John’s current and recent representative experience includes the following:
- Leading a team that recently secured a unanimous victory before the U.S. Supreme Court in a federal securities class action against Macquarie Infrastructure Corporation (MIC) and its former officers and directors. In resolving a circuit split, the Supreme Court ruled that a corporation's failure to disclose certain information purportedly required by SEC regulations, absent any affirmative statement that would make such silence misleading, cannot itself be the basis of a private securities fraud claim under Section 10(b) of the Securities Exchange Act of 1934 and Rule 10b-5 promulgated thereunder.
- Led a team that secured the dismissal with prejudice of a consolidated federal securities class action against Semiconductor Manufacturing International Corporation (SMIC) – China’s largest chipmaker. The case — which was filed in the Central District of California — arose out of the Trump administration’s so-called “blacklisting” of SMIC in late 2020. The dismissal of the case in its entirety was recently affirmed by the U.S. Court of Appeals for the Ninth Circuit, following oral argument.

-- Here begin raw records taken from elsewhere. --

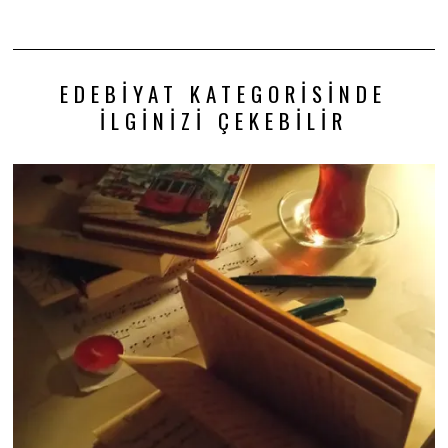
EDEBIYAT KATEGORISINDE
İLGINIZI ÇEKEBILIR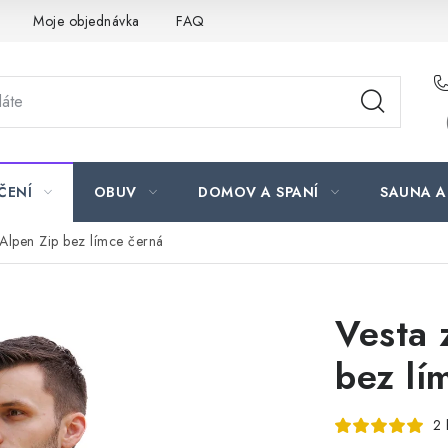
Moje objednávka
FAQ
ČENÍ
OBUV
DOMOV A SPANÍ
SAUNA A
 Alpen Zip bez límce černá
Vesta 
bez lí
2 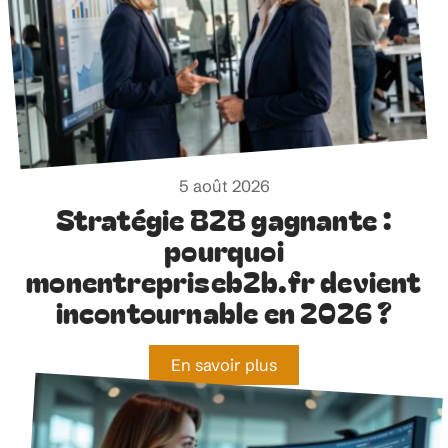
5 août 2026
Stratégie B2B gagnante :
pourquoi
monentrepriseb2b.fr devient
incontournable en 2026 ?
En savoir plus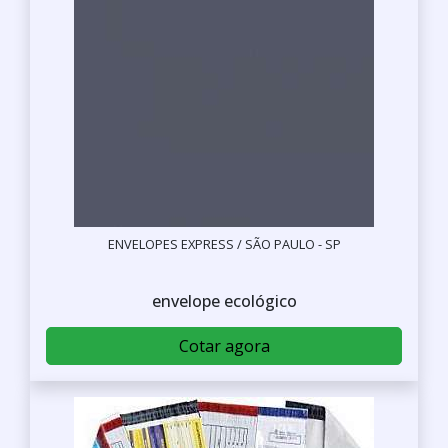
ENVELOPES EXPRESS / SÃO PAULO - SP
envelope ecológico
Cotar agora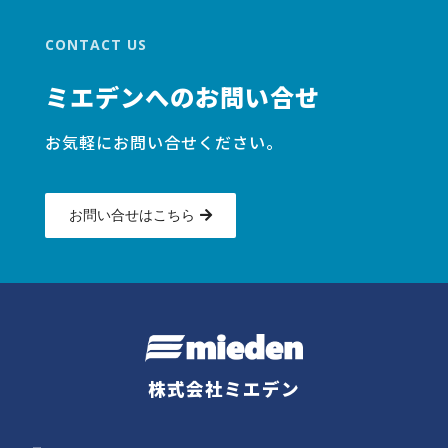
CONTACT US
ミエデンへのお問い合せ
お気軽にお問い合せください。
お問い合せはこちら
株式会社ミエデン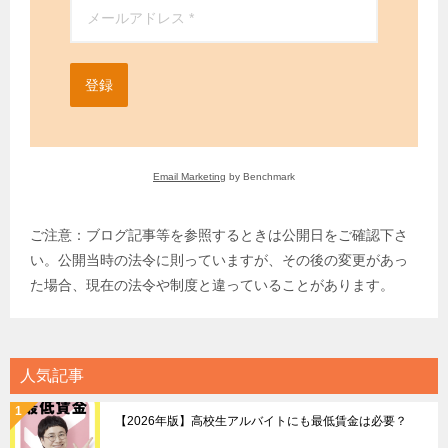
登録
Email Marketing
by Benchmark
ご注意：ブログ記事等を参照するときは公開日をご確認下さ
い。公開当時の法令に則っていますが、その後の変更があっ
た場合、現在の法令や制度と違っていることがあります。
人気記事
【2026年版】高校生アルバイトにも最低賃金は必要？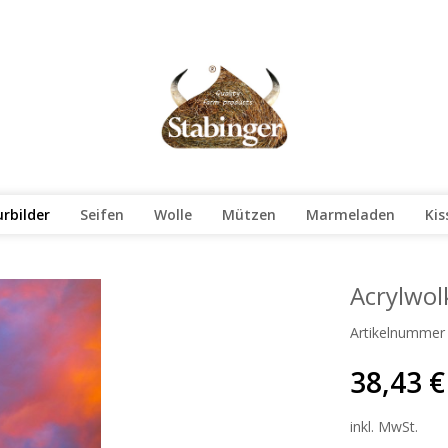
rbilder
Seifen
Wolle
Mützen
Marmeladen
Kis
Acrylwol
Artikelnummer
38,43 €
inkl. MwSt.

- Led the defense of Omnicare, Inc. and certain of its former officers and directors in a federal securities class action and related shareholder derivative litigation arising out of alleged violations of the federal False Claims Act (FCA). The shareholder derivative litigation was dismissed with prejudice by the district court at the pleading stage, while in the securities class action (i) plaintiffs’ claims under Sections 10(b) and 20(a) of the Securities Exchange Act of 1934 were likewise dismissed with prejudice, with the dismissal affirmed by the U.S. Court of Appeals for the Sixth Circuit, and (ii) the U.S. Supreme Court, in one of the most significant decisions under the Securities Act of 1933 in decades, unanimously reversed and vacated a decision by the Sixth Circuit holding that the plaintiffs had adequately stated a claim under Section 11 based on certain expressions of opinion and belief concerning Omnicare’s compliance with applicable laws.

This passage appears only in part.